As of October, prices for consumer goods are up 7.7 percent compared to a year earlier, as lingering supply chain issues and elevated input costs (expenses businesses incur to run operations) are driving prices higher.
Seventy-one percent of Christmas tree growers surveyed by the Real Christmas Tree Board this fall said they expect wholesale prices to increase between 5 and 15 percent in 2022. Some of that is being passed on to consumers. The median average for a real fir, pine or spruce tree was $69.50 in 2021. Assuming a 10 percent increase, consumers will spend $76.45 this year.
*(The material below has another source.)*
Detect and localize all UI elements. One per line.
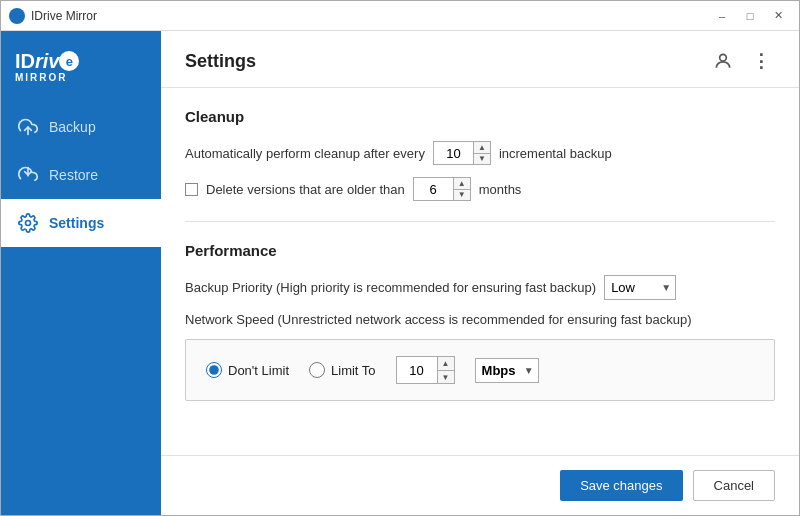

On the faux side, prices are up on average between 7 and 10 percent for medium- and high-quality artificial trees, and flat year-over-year at the lower end of the market, says Mac Harman, CEO and founder of Balsam Hill, a Christmas tree and holiday decor retailer. At the sub-$300 price point, however, Harman says consumers are getting less for more. ”Quality has been taken out of the moderately priced trees,” Harman says. “There are fewer lights, fewer branches or a tree is 6 inches narrower.”
Why do some trees cost more than others?
There are several reasons Christmas tree prices vary for both artificial and real ones. Location is a big factor if you’re shopping for a real tree. People who live in regions that don’t grow trees pay more because of transportation and labor costs. The farther away, the more you’ll pay. Buying a Christmas tree in New York City could set you back at least $100. If you’re in a grower state like North Carolina it’s around $70 and up.
The size of the tree is another factor, with height dictating how much you pay. “If you are looking for an 8-foot tree and buy a tree one foot shorter or taller, it’s a big difference in price,” Gray says.
The choice of species also comes into play. Types of trees are priced differently, whether it’s a spruce or a fir. Some have to be trucked a greater distance or are in more demand, which will make them more expensive than others, says Gray.
On the faux side, prices are based on what the tree is made of, whether it comes lit and its height. The more realistic it looks, the taller it is and the more technology is built into it, the pricier it will be.